Character Tire and Amazon A-to-Z Support: A Masterclass in How To SCAM a Customer
If you are looking for an aggravating, time-wasting, wallet-draining experience, Character Tire and Amazon A-to-Z Customer Support have apparently teamed up to provide the full package.
On March 21, 2026, I ordered a set of four ATV all-terrain tires through Amazon. I entered the year, make and model of my son’s four-wheeler, and Amazon recommended these tires. Naturally, I assumed that meant they would actually fit. Silly me.
When the tires arrived, I took them to a tire shop to have them installed. That is when I was told they were completely the wrong size. I contacted Character Tire, and that is where the circus began.
Character Tire sent me a return label but wanted all four tires shipped back in one package, even though they were sent to me individually. The cost to ship them back that way? $451. The tires themselves cost $399. So apparently the solution was for me to pay more to return the wrong tires than I paid to buy them.
And as if that was not ridiculous enough, Character Tire also said there would be a 50% restocking fee, plus possibly other fees. So the math here was simple: return the tires, lose a huge chunk of money, pay outrageous shipping, and basically get punished for trusting Amazon’s ATV fitment recommendation.

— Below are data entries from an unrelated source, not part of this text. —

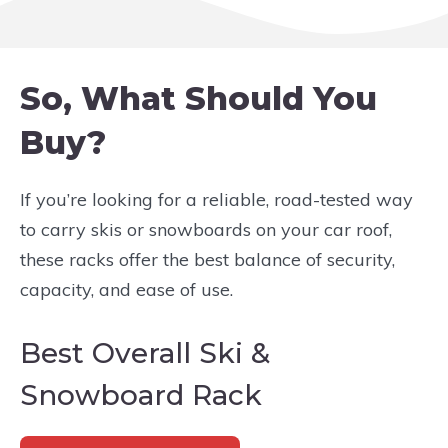
So, What Should You
Buy?
If you’re looking for a reliable, road-tested way
to carry skis or snowboards on your car roof,
these racks offer the best balance of security,
capacity, and ease of use.
Best Overall Ski &
Snowboard Rack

I filed an Amazon A-to-Z claim on March 31, 2026. What followed was one “more detail required” message after another, despite the fact that I sent screenshots, explained the issue, showed the return label, showed the shipping cost, and showed exactly what Character Tire was trying to do.
March 31: more detail required.
April 1: more detail required.
April 7: more detail required.
April 20: more detail required.
April 25: more detail required.
May 4: more detail required.
May 6: more detail required.
At this point, I am not sure if Amazon wanted more detail or a full documentary series.
Then Amazon finally responded by saying this return “isn’t a result of an Amazon.com or third-party seller’s error,” and that I may be responsible for return shipping and other fees. Amazing. I entered the vehicle information, Amazon recommended the tires, the tires did not fit, and somehow this became my fault.
Character Tire’s answer appears to be: ship them back in the most expensive way possible, accept a massive restocking fee, and be thankful for whatever crumbs are left.
Amazon A-to-Z Support’s answer appears to be: ask for the same information over and over until the customer either gives up or loses the will to live.
I also looked at other reviews and saw I am far from the only one dealing with this kind of nonsense. Other customers reported 50% refunds, huge deductions, wrong-size tires, return problems, restocking fees, handling fees, and getting only a fraction of their money back.
So here is my review:
I will never purchase from Character Tire again.
I would strongly warn anyone else to be extremely careful before buying from this seller.
And Amazon A-to-Z support, in this case, was about as helpful as a screen door on a submarine.
The tires were wrong. The return process was outrageous. The fees were ridiculous. The support process was a never-ending loop of “more detail required” while the customer gets stuck holding the bill.
If this is what Amazon calls customer protection, I would hate to see what customer abandonment looks like.